- SUPPLIED MATERIAL
·····

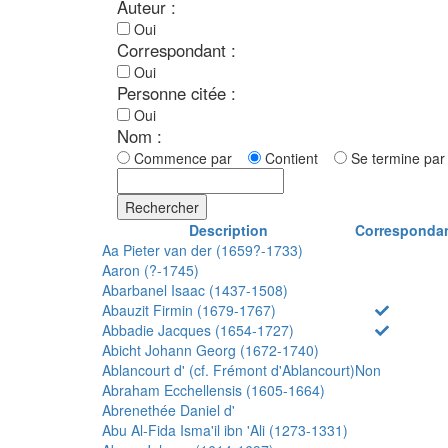
Auteur :
Oui
Correspondant :
Oui
Personne citée :
Oui
Nom :
Commence par
Contient
Se termine p
Rechercher
Description
Corresponda
Aa Pieter van der (1659?-1733)
Aaron (?-1745)
Abarbanel Isaac (1437-1508)
Abauzit Firmin (1679-1767)
Abbadie Jacques (1654-1727)
Abicht Johann Georg (1672-1740)
Ablancourt d' (cf. Frémont d'Ablancourt)
Non
Abraham Ecchellensis (1605-1664)
Abrenethée Daniel d'
Abu Al-Fida Isma'il ibn 'Ali (1273-1331)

·····

- ACTIVITY
One line contains "Abbadie Jacques (1654-1727)". Return that line and every later line through the end of the listing above, exactly, and nothing else.

- ANSWER TO THE EXERCISE
Abbadie Jacques (1654-1727)
Abicht Johann Georg (1672-1740)
Ablancourt d' (cf. Frémont d'Ablancourt)
Non
Abraham Ecchellensis (1605-1664)
Abrenethée Daniel d'
Abu Al-Fida Isma'il ibn 'Ali (1273-1331)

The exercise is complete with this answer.